De qué sirve saber tantas palabras

Hasta el punto final del párrafo anterior, escribí 1.477 palabras, de las cuales 630 son diferentes. Parece que cuanto más breve es el texto, mayor proporción de palabras diferentes tiene. En Dodecamerón mi tasa de palabras diferentes es 7%. En este artículo, cien veces más breve, es 43%. Si dos datos bastan para hacer una regla, se podría concluir que cuanto más escribe el tipo, más dice lo mismo. Si uno usa más palabras, las repite más. De alguna manera, entonces, termina diciendo las mismas cosas.

En un ómnibus de Montevideo puede leerse el siguiente aviso, escrito en grandes mayúsculas en un papel de formato A4, pegado sobre una de las ventanillas:

PARA TRASBORDAR EN LA TERMINAL COLON SOLO PODRA HACERSE CON LA
TARJETA STM VALIENDO EL VIAJE UNICAMENTE EN FORMA ELECTRONICA

Parte del mensaje permanece en la bruma de un alquímico saber salvajemente gerundiado. ¿Qué es la forma electrónica de un viaje? ¿A cuál de los viajes se refiere el mensaje? ¿Al que lleva a la terminal o al que parte de la terminal? ¿Por qué se necesitan tres verbos —trasbordar, poder, hacer— para cumplir con la acción del trasbordo, que es una sola?

¿De qué me sirve conocer 70.000 palabras si uso solo 11.000 para escribir un libro? ¿De qué le sirve al redactor del aviso del ómnibus conocer 28.000 palabras si usa mal las 20 que necesita? Él podría haber escrito mi libro, y yo podría haber escrito su cartel, si de números se trata.

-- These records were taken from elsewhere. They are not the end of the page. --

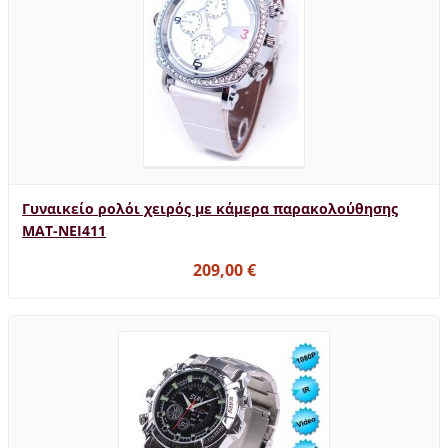
Γυναικείο ρολόι χειρός με κάμερα παρακολούθησης
MAT-NEI411
209,00 €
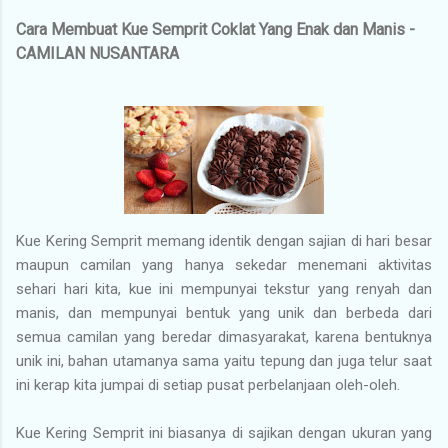
Cara Membuat Kue Semprit Coklat Yang Enak dan Manis -
CAMILAN NUSANTARA
Kue Kering Semprit memang identik dengan sajian di hari besar
maupun camilan yang hanya sekedar menemani aktivitas
sehari hari kita, kue ini mempunyai tekstur yang renyah dan
manis, dan mempunyai bentuk yang unik dan berbeda dari
semua camilan yang beredar dimasyarakat, karena bentuknya
unik ini, bahan utamanya sama yaitu tepung dan juga telur saat
ini kerap kita jumpai di setiap pusat perbelanjaan oleh-oleh.
Kue Kering Semprit ini biasanya di sajikan dengan ukuran yang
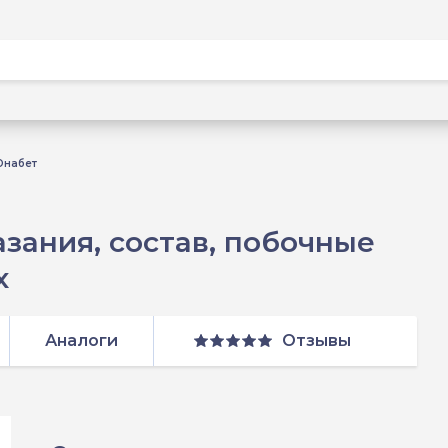
Онабет
зания, состав, побочные
х
Аналоги
Отзывы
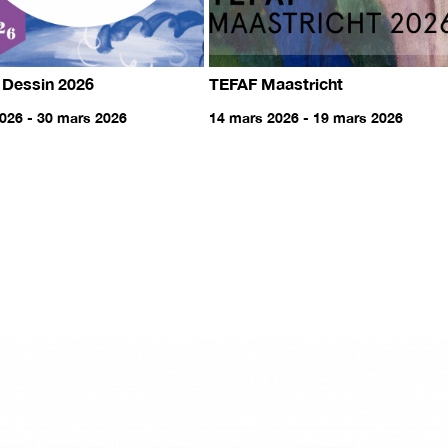
 Dessin 2026
TEFAF Maastricht
026 - 30 mars 2026
14 mars 2026 - 19 mars 2026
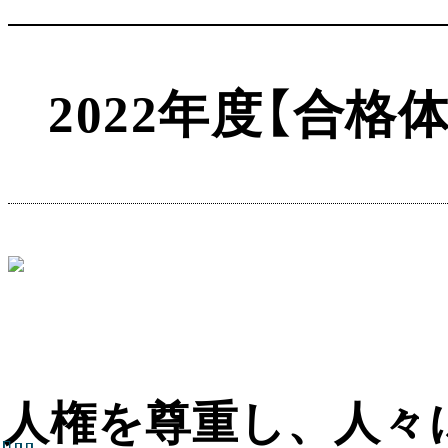
2022年度【合
人権を尊重し、人々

Desde que los estudiosos se han puesto a disecar a Shakespeare con ayuda de computadoras, los bardólatras simplemente han cambiado de estrategia. Si antes decían “¡Ah, Shakespeare, un genio! Nadie sabía tantas palabras como él”, ahora pueden decir: “¡Ah, Shakespeare, un genio! Y eso que sabía las mismas palabras que cualquiera”.